Designing a Health Care Interface
Paul Tang, M.D., M.S , Palo Alto Medical Foundation
Seminar on People, Computers, and Design
Stanford University October 26, 2007Even more fragmented than American health care is the management of health care information. Faced with a barrage of poorly organized health information, physicians and other clinicians must sift through uninspired displays to glean pearls of information necessary to make clinical decisions. Ineffective displays can lead to delays in care or inappropriate decisions. The human-computer interface can either shroud or reveal the important elements of patient information and integrate it with domain knowledge bearing on the decisions at hand. Beyond the walls of health care institutions, patients and consumers will be the recipients and users of primary health information. New tools for information gathering from patients and for information rendering to patients must be developed in order to activate patients to become fully informed and fully empowered members of their health care team.

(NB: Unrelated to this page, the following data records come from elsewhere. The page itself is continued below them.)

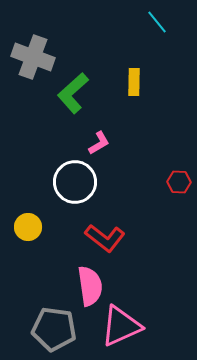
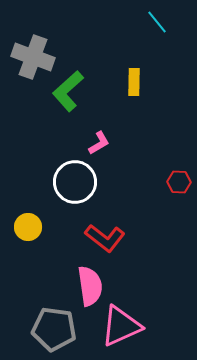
green L-shape: moved 5 px left, 2 px up
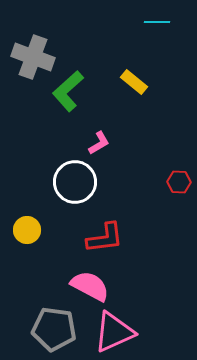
cyan line: rotated 50 degrees counterclockwise
yellow rectangle: rotated 52 degrees counterclockwise
yellow circle: moved 1 px left, 3 px down
red L-shape: rotated 45 degrees counterclockwise
pink semicircle: rotated 54 degrees counterclockwise
pink triangle: moved 7 px left, 6 px down
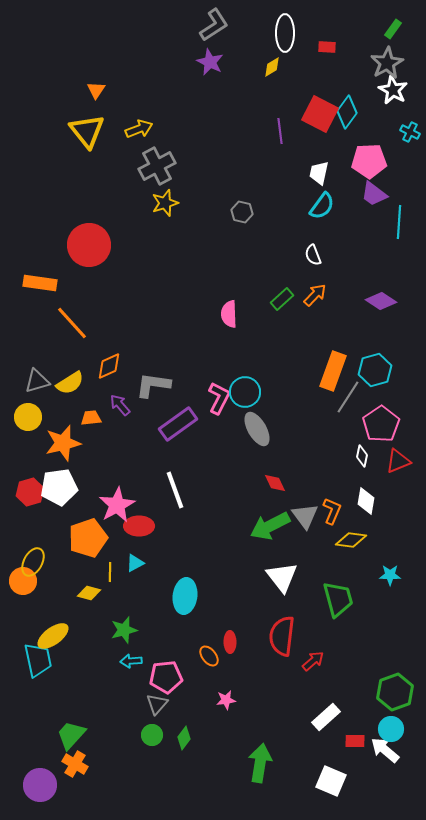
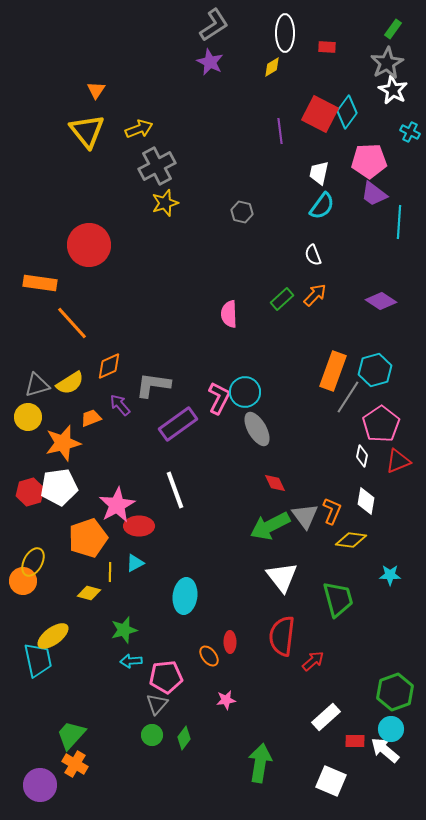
gray triangle at (37, 381): moved 4 px down
orange trapezoid at (91, 418): rotated 15 degrees counterclockwise
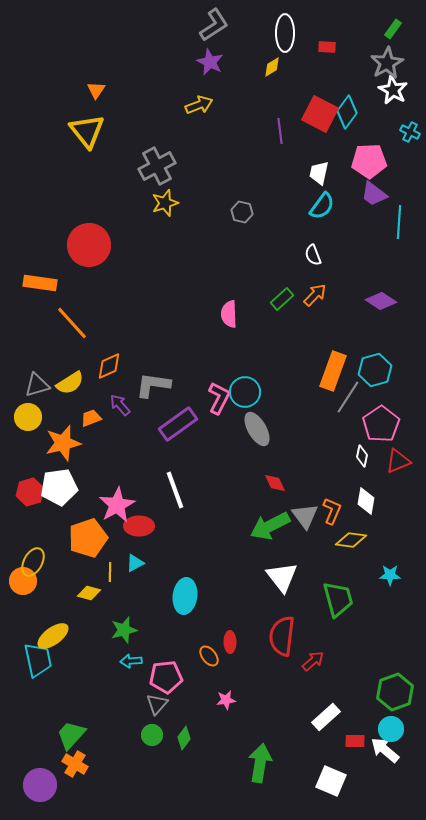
yellow arrow at (139, 129): moved 60 px right, 24 px up
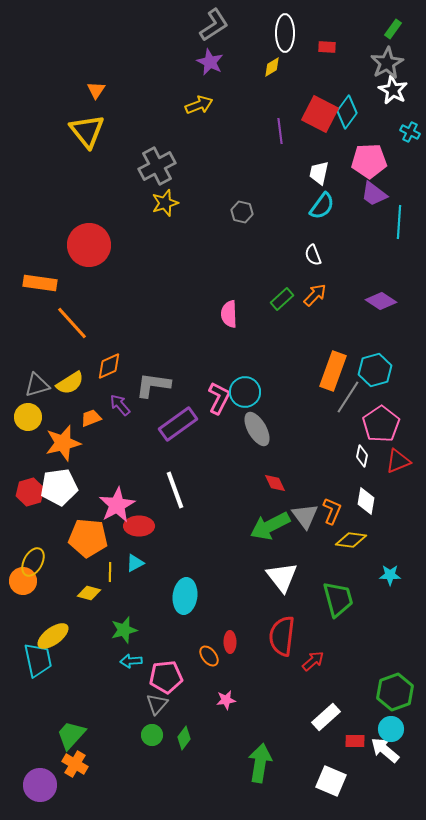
orange pentagon at (88, 538): rotated 24 degrees clockwise
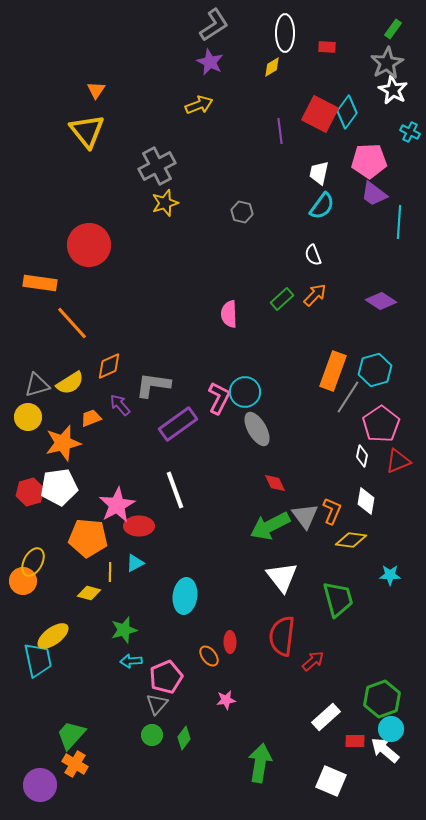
pink pentagon at (166, 677): rotated 16 degrees counterclockwise
green hexagon at (395, 692): moved 13 px left, 7 px down
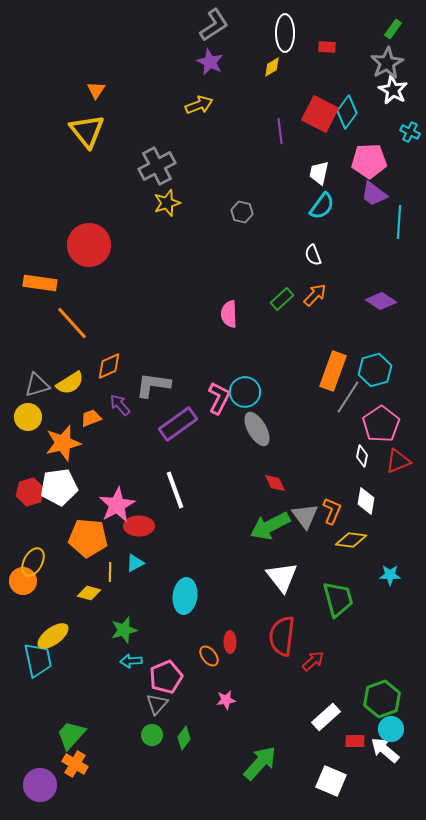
yellow star at (165, 203): moved 2 px right
green arrow at (260, 763): rotated 33 degrees clockwise
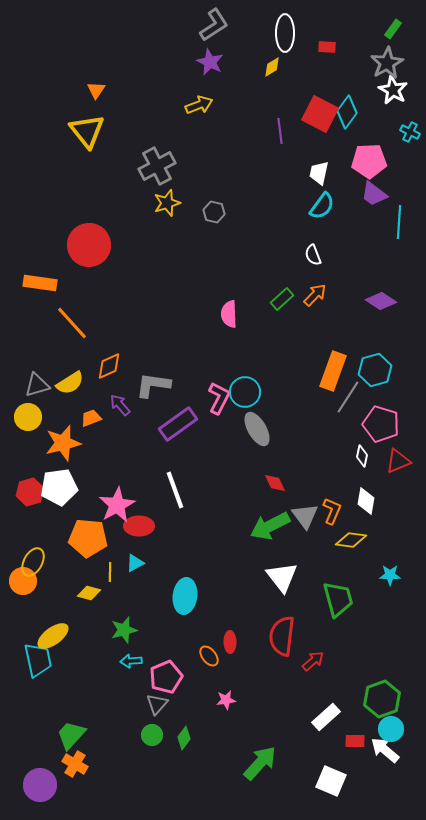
gray hexagon at (242, 212): moved 28 px left
pink pentagon at (381, 424): rotated 21 degrees counterclockwise
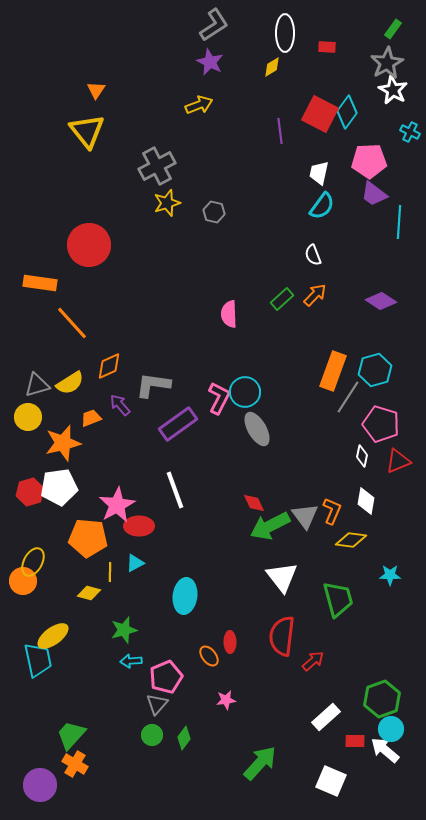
red diamond at (275, 483): moved 21 px left, 20 px down
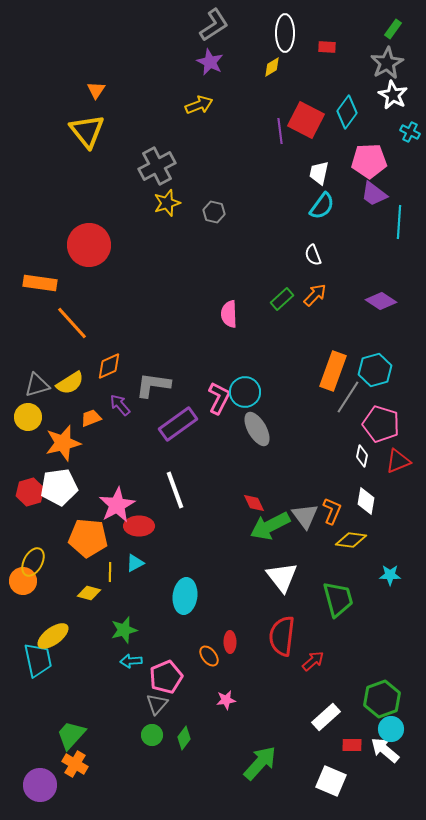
white star at (393, 90): moved 5 px down
red square at (320, 114): moved 14 px left, 6 px down
red rectangle at (355, 741): moved 3 px left, 4 px down
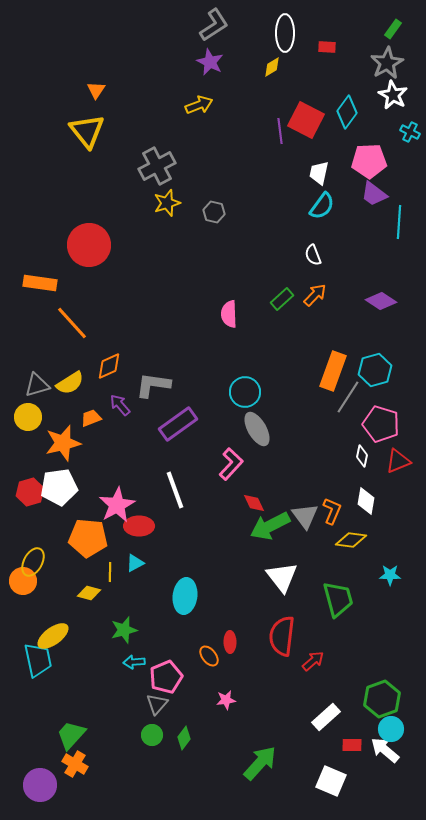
pink L-shape at (219, 398): moved 12 px right, 66 px down; rotated 16 degrees clockwise
cyan arrow at (131, 661): moved 3 px right, 1 px down
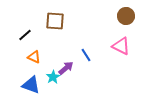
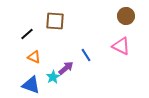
black line: moved 2 px right, 1 px up
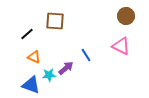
cyan star: moved 4 px left, 2 px up; rotated 24 degrees clockwise
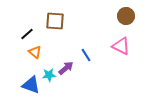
orange triangle: moved 1 px right, 5 px up; rotated 16 degrees clockwise
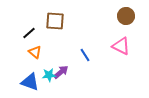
black line: moved 2 px right, 1 px up
blue line: moved 1 px left
purple arrow: moved 5 px left, 4 px down
blue triangle: moved 1 px left, 3 px up
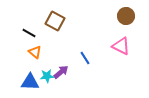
brown square: rotated 24 degrees clockwise
black line: rotated 72 degrees clockwise
blue line: moved 3 px down
cyan star: moved 2 px left, 1 px down
blue triangle: rotated 18 degrees counterclockwise
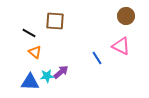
brown square: rotated 24 degrees counterclockwise
blue line: moved 12 px right
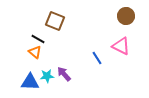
brown square: rotated 18 degrees clockwise
black line: moved 9 px right, 6 px down
purple arrow: moved 3 px right, 2 px down; rotated 91 degrees counterclockwise
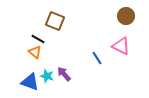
cyan star: rotated 24 degrees clockwise
blue triangle: rotated 18 degrees clockwise
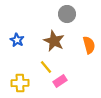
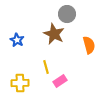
brown star: moved 7 px up
yellow line: rotated 24 degrees clockwise
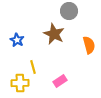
gray circle: moved 2 px right, 3 px up
yellow line: moved 13 px left
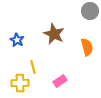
gray circle: moved 21 px right
orange semicircle: moved 2 px left, 2 px down
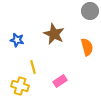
blue star: rotated 16 degrees counterclockwise
yellow cross: moved 3 px down; rotated 18 degrees clockwise
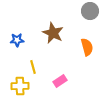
brown star: moved 1 px left, 1 px up
blue star: rotated 16 degrees counterclockwise
yellow cross: rotated 18 degrees counterclockwise
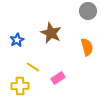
gray circle: moved 2 px left
brown star: moved 2 px left
blue star: rotated 24 degrees counterclockwise
yellow line: rotated 40 degrees counterclockwise
pink rectangle: moved 2 px left, 3 px up
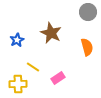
gray circle: moved 1 px down
yellow cross: moved 2 px left, 2 px up
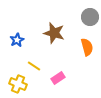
gray circle: moved 2 px right, 5 px down
brown star: moved 3 px right; rotated 10 degrees counterclockwise
yellow line: moved 1 px right, 1 px up
yellow cross: rotated 24 degrees clockwise
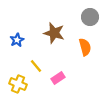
orange semicircle: moved 2 px left
yellow line: moved 2 px right; rotated 16 degrees clockwise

Paul Tang, M.D., M.S., is an internist and vice president, chief medical information officer at the Palo Alto Medical Foundation (PAMF). He is also associate clinical professor at the University of California, San Francisco (UCSF) School of Medicine. At PAMF, Dr. Tang is responsible for clinical information systems, including an enterprise-wide electronic health record system and an integrated personal health record system.
Dr. Tang received his B.S. and M.S. degrees in electrical engineering from Stanford University and his M.D. degree from the UCSF School of Medicine. He completed his residency in internal medicine at Stanford University and is board certified in internal medicine.